Billions of years from now, a wind will begin to blow from our sun as it dies. This storm will blow for more than 10,000 years and carry as much as half of the sun's mass away with it, leaving a fainter, colder remnant of its former glory.
Astronomers have long known about these superwinds that herald the deaths of stars, but until now, have been at a loss to explain how they happen.
It was thought that the process was driven by the formation of silicate dust grains in the star's atmosphere that were pushed out by the radiation of the star's light. But previous models showed that the grains would have heated up and evaporated before they could be blown out into space.
Now, however, astronomers observing dying red giants hundreds of light-years away think they've figured out how the solar dust storms get going.
A team of astronomers in Australia, France and the United Kingdom pointed their telescopes at three stars: W Hydrae in the constellation Hydra, R Doradus in the southern hemisphere constellation Dorado, and R Leonis in the Leo constellation. They reported their observations in the journal Nature on Wednesday.
The scientists found dust grains in the stars' atmospheres that had reached the size of nearly a micrometer across -- which, at a thousandth of a millimeter, is quite small to human eyes, but much bigger than expected.
At that size, the dust grains are able to reflect the light of the star instead of absorbing it, meaning that they can be pushed out by the light, at speeds of about 20,000 miles per hour.
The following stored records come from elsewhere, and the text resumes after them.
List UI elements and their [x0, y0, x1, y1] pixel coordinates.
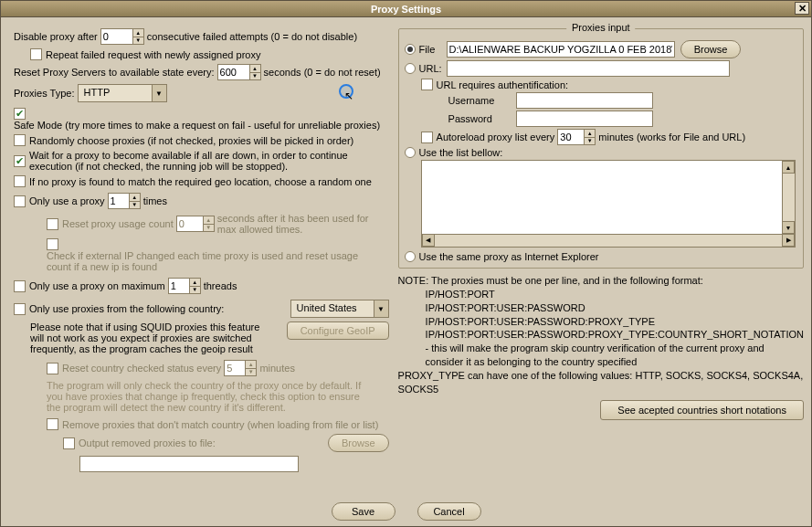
- autoreload-suffix: minutes (works for File and URL): [598, 132, 745, 142]
- autoreload-label: Autoreload proxy list every: [437, 132, 555, 142]
- reset-usage-spinner[interactable]: ▲▼: [176, 216, 215, 232]
- proxies-input-title: Proxies input: [566, 22, 636, 33]
- file-radio[interactable]: [405, 44, 416, 55]
- username-label: Username: [448, 95, 512, 106]
- scroll-left-icon[interactable]: ◀: [422, 234, 435, 247]
- scroll-up-icon[interactable]: ▲: [782, 161, 795, 174]
- disable-after-spinner[interactable]: ▲▼: [100, 28, 144, 45]
- output-removed-label: Output removed proxies to file:: [79, 437, 216, 448]
- window-title: Proxy Settings: [371, 4, 441, 15]
- check-ip-label: Check if external IP changed each time p…: [47, 250, 375, 272]
- cancel-button[interactable]: Cancel: [417, 502, 481, 521]
- reset-country-label: Reset country checked status every: [62, 363, 221, 374]
- proxy-list-textarea[interactable]: ▲ ▼ ◀ ▶: [421, 160, 796, 248]
- output-removed-path[interactable]: [79, 456, 299, 472]
- autoreload-spinner[interactable]: ▲▼: [557, 129, 596, 145]
- browse-file-button[interactable]: Browse: [680, 40, 742, 58]
- password-label: Password: [448, 113, 512, 124]
- reset-every-label: Reset Proxy Servers to available state e…: [14, 67, 214, 78]
- reset-country-spinner[interactable]: ▲▼: [224, 360, 257, 376]
- see-notations-button[interactable]: See acepted countries short notations: [600, 400, 804, 420]
- only-max-threads-checkbox[interactable]: [14, 280, 26, 292]
- random-label: Randomly choose proxies (if not checked,…: [29, 135, 353, 146]
- same-ie-label: Use the same proxy as Internet Explorer: [419, 251, 599, 262]
- remove-nomatch-label: Remove proxies that don't match country …: [62, 419, 378, 430]
- file-path-input[interactable]: [447, 41, 675, 58]
- safe-mode-checkbox[interactable]: [14, 108, 26, 120]
- use-list-label: Use the list bellow:: [419, 147, 503, 158]
- random-checkbox[interactable]: [14, 134, 26, 146]
- use-list-radio[interactable]: [405, 147, 416, 158]
- reset-usage-checkbox[interactable]: [47, 218, 58, 230]
- browse-removed-button[interactable]: Browse: [328, 434, 389, 452]
- country-hint: The program will only check the country …: [47, 380, 375, 413]
- output-removed-checkbox[interactable]: [63, 437, 75, 449]
- close-icon[interactable]: ✕: [795, 2, 809, 15]
- wait-avail-label: Wait for a proxy to become available if …: [29, 150, 385, 172]
- reset-every-spinner[interactable]: ▲▼: [217, 64, 261, 80]
- same-ie-radio[interactable]: [405, 251, 416, 262]
- only-max-threads-label: Only use a proxy on maximum: [29, 280, 165, 291]
- only-country-label: Only use proxies from the following coun…: [29, 303, 224, 314]
- repeat-failed-label: Repeat failed request with newly assigne…: [46, 49, 260, 60]
- configure-geoip-button[interactable]: Configure GeoIP: [287, 321, 389, 340]
- only-use-times-checkbox[interactable]: [14, 195, 26, 207]
- reset-country-suffix: minutes: [259, 363, 295, 374]
- url-auth-label: URL requires authentification:: [437, 79, 569, 90]
- repeat-failed-checkbox[interactable]: [30, 48, 42, 60]
- password-input[interactable]: [516, 111, 653, 127]
- only-max-threads-suffix: threads: [204, 280, 237, 291]
- url-auth-checkbox[interactable]: [421, 79, 433, 90]
- only-use-times-suffix: times: [143, 195, 167, 206]
- country-combo[interactable]: United States ▼: [290, 300, 389, 318]
- username-input[interactable]: [516, 92, 653, 109]
- no-geo-checkbox[interactable]: [14, 175, 26, 187]
- save-button[interactable]: Save: [332, 502, 395, 521]
- check-ip-checkbox[interactable]: [47, 238, 58, 250]
- proxies-input-group: Proxies input File Browse URL: URL requi…: [398, 28, 804, 269]
- reset-usage-label: Reset proxy usage count: [62, 218, 174, 229]
- safe-mode-label: Safe Mode (try more times to make a requ…: [14, 120, 380, 131]
- squid-note: Please note that if using SQUID proxies …: [30, 321, 268, 354]
- scroll-right-icon[interactable]: ▶: [782, 234, 795, 247]
- only-max-threads-spinner[interactable]: ▲▼: [168, 278, 201, 294]
- proxy-settings-window: Proxy Settings ✕ Disable proxy after ▲▼ …: [0, 0, 812, 527]
- left-panel: Disable proxy after ▲▼ consecutive faile…: [5, 21, 395, 522]
- format-note: NOTE: The proxies must be one per line, …: [398, 274, 804, 396]
- reset-usage-suffix: seconds after it has been used for max a…: [217, 213, 373, 235]
- reset-every-suffix: seconds (0 = do not reset): [264, 67, 381, 78]
- wait-avail-checkbox[interactable]: [14, 155, 26, 167]
- url-label: URL:: [419, 63, 447, 74]
- proxies-type-combo[interactable]: HTTP ▼: [78, 84, 167, 102]
- file-label: File: [419, 44, 447, 55]
- chevron-down-icon: ▼: [374, 300, 388, 317]
- disable-after-suffix: consecutive failed attempts (0 = do not …: [147, 31, 357, 42]
- remove-nomatch-checkbox[interactable]: [47, 418, 58, 430]
- only-use-times-spinner[interactable]: ▲▼: [108, 193, 141, 209]
- autoreload-checkbox[interactable]: [421, 132, 433, 143]
- reset-country-checkbox[interactable]: [47, 363, 58, 374]
- only-country-checkbox[interactable]: [14, 303, 26, 315]
- proxies-type-label: Proxies Type:: [14, 88, 74, 99]
- right-panel: Proxies input File Browse URL: URL requi…: [396, 21, 807, 522]
- url-radio[interactable]: [405, 63, 416, 74]
- url-input[interactable]: [447, 60, 730, 77]
- scroll-down-icon[interactable]: ▼: [782, 221, 795, 234]
- no-geo-label: If no proxy is found to match the requir…: [29, 176, 372, 187]
- disable-after-label: Disable proxy after: [14, 31, 98, 42]
- chevron-down-icon: ▼: [152, 85, 166, 101]
- only-use-times-label: Only use a proxy: [29, 195, 105, 206]
- titlebar: Proxy Settings ✕: [1, 1, 811, 17]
The dust and sand in the superwind will survive the star, and later become part of the clouds in space from which new stars form, Albert Zijlstra, a co-author of the paper from The University of Manchester's Jodrell Bank Observatory said in a statement.
The silicate grains borne on the superwind will form the building blocks of new planets in the same way that stardust formed Earth, according to Zijlstra.
We are now a big step further in understanding this cycle of life and death, Zijlstra said.